Assigned task:
Except for the pictures, output the records in full and exactly.

::::::

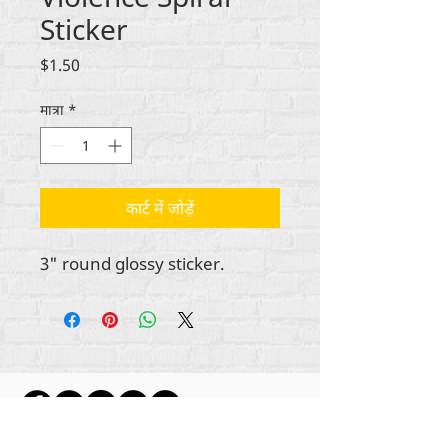
Sticker
मूल्य
$1.50
मात्रा
*
कार्ट में जोड़ें
3" round glossy sticker.
सभी सामग्री कॉपीराइट अंतर्राष्ट्रीय
2012-2022
का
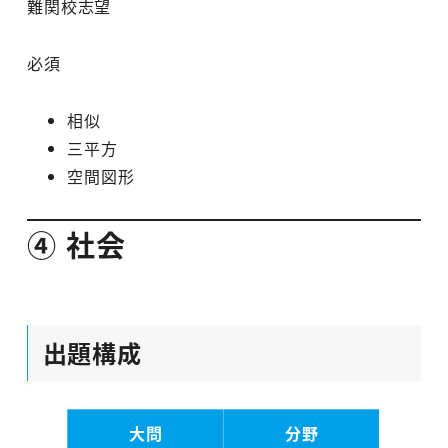
難関校志望
必須
相似
三平方
空間図形
④ 社会
出題構成
大問
分野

::::::

The completed task:
Sticker
मूल्य
$1.50
मात्रा
*
कार्ट में जोड़ें
3" round glossy sticker.
सभी सामग्री कॉपीराइट अंतर्राष्ट्रीय
2012-2022
का
難関校志望
必須
相似
三平方
空間図形
④ 社会
出題構成
大問
分野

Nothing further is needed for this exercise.